There isn't all that much to report. I'm still not writing anything, nor have I made any serious attempts at going through the edits for the second Avalon book. Title for the book and series are still pending. I have no idea what to title anything in this series.
I haven't received anything for The Lioness of Shara Mountain, which is just as well, as I don't seem to have the time for editing it at the moment.
No, I'm too busy trying to plan all my gifts for this year. For some inexplicable reason, I decided that I'm going to make all my gifts and... I'm an idiot. Hoy boy. There is just too much for me to do. I'm a twit. Why did I make the decision to do that? I have more eight... nine? Eight? (something like that) paintings to do... then several more repetitive things after that in order to finish the master of a gift that I'm giving to several people... and then I have to do more things to it to make the things usable. I'm being deliberately vague. Some of the gifts' recipients read this blog.

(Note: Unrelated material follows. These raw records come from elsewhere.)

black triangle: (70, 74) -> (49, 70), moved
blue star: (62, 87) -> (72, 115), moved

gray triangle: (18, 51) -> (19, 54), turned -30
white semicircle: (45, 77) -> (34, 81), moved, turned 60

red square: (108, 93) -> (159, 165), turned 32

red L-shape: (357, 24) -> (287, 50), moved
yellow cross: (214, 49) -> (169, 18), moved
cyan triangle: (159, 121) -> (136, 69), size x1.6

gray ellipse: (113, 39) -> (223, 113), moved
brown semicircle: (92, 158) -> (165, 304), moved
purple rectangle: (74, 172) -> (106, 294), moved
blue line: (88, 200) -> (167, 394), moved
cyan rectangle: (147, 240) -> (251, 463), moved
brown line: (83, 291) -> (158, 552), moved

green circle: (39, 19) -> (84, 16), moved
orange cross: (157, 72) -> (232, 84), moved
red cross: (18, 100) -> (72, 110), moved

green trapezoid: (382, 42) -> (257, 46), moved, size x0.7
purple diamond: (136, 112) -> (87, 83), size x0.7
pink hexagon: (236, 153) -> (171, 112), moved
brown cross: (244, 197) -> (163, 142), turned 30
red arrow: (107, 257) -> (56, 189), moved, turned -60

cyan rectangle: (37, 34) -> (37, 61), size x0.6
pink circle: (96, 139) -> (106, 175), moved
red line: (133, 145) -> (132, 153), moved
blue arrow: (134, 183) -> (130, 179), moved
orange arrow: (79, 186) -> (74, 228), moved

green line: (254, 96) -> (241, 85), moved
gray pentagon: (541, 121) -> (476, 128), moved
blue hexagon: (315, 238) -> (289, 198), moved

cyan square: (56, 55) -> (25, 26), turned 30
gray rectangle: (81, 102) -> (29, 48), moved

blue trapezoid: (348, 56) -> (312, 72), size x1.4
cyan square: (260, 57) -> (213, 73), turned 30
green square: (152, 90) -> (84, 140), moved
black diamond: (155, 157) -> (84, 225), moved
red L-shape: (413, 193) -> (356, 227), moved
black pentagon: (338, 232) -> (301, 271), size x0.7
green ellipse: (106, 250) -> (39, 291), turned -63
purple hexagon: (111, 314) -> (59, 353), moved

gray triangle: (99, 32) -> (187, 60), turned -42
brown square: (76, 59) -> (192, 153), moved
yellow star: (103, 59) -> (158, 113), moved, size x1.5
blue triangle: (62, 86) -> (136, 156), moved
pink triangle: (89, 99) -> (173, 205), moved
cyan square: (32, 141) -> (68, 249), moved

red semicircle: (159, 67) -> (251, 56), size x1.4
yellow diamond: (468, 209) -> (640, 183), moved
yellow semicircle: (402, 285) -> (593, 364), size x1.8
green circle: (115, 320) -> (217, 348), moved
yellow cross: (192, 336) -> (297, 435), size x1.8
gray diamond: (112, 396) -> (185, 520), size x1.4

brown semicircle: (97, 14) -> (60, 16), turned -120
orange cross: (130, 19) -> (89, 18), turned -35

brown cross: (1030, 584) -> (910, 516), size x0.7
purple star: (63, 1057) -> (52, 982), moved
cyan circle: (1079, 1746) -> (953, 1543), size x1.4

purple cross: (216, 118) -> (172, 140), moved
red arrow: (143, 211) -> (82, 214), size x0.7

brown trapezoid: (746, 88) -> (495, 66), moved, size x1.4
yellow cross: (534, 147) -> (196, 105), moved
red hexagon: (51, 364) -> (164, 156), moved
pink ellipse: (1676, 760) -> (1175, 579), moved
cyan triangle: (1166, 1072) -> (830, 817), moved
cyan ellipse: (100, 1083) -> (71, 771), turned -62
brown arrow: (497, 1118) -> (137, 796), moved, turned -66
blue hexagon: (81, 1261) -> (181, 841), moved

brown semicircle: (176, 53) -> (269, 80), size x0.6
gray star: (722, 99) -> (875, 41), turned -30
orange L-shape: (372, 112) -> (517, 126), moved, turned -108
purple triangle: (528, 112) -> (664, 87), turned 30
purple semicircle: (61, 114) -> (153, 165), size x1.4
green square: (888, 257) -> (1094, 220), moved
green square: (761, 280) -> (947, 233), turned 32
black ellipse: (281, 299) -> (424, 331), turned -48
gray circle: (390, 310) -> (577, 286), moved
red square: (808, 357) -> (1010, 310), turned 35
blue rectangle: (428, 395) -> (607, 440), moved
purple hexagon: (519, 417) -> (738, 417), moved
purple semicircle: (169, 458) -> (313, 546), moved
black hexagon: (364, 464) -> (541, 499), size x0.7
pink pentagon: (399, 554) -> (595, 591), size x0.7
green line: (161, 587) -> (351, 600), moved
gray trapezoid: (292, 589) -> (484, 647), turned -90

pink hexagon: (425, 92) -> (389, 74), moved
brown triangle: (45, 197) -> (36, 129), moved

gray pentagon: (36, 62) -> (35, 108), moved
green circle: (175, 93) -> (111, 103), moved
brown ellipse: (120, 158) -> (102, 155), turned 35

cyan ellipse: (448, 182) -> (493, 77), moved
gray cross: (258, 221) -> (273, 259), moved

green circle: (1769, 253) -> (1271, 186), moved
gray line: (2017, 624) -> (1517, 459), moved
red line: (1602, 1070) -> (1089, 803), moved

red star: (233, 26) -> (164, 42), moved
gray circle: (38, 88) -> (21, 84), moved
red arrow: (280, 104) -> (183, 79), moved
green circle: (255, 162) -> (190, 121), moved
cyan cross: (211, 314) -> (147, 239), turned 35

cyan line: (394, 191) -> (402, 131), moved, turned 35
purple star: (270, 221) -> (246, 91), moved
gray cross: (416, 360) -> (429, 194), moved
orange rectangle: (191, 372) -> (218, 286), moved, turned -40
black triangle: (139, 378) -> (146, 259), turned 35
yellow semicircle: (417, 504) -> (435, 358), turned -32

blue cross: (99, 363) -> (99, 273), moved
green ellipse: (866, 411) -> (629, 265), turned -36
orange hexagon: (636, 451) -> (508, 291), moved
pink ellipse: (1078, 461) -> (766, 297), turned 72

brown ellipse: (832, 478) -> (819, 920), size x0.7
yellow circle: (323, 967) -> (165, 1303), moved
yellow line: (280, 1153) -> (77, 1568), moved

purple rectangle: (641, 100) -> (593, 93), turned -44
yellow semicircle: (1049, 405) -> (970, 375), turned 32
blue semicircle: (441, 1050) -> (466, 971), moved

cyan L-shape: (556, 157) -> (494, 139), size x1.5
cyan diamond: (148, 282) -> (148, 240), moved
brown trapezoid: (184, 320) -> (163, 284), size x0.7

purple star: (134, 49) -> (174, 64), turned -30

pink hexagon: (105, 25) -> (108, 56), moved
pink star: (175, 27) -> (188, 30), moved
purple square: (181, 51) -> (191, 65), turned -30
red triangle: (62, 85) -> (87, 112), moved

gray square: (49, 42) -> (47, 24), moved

Happily, there are other things I can make from the same set of things, which are much more manageable to do, which takes care of a number of other gifts.
Then there's the gift that I've been meaning to make for someone for a couple of years now... first for a birthday, then Christmas, then a birthday... and now Christmas. I'm terrible.
Then there are more gifts which will require colourful air-dry clay and some other things. I don't have the things I need in order to make the gifts, but I better go find them quick-smart, because I am so far behind, I think I'm going to pull a muscle trying to catch up with it all. Which begs the question...
WHY DID I DO THIS TO MYSELF?!
So that's the state of things. I'm frantically painting... sometimes very roughly (though there is one I'm particularly proud of. When the gifts are given, I'll post more about it). But whatever. I don't have time for perfectionism. I've got to get this done.
A good lesson, I think. And a good exercise to help me fight through a trait (perfectionism) that can be quite debilitating at times.
Alright, I have to go. I hope you're all well.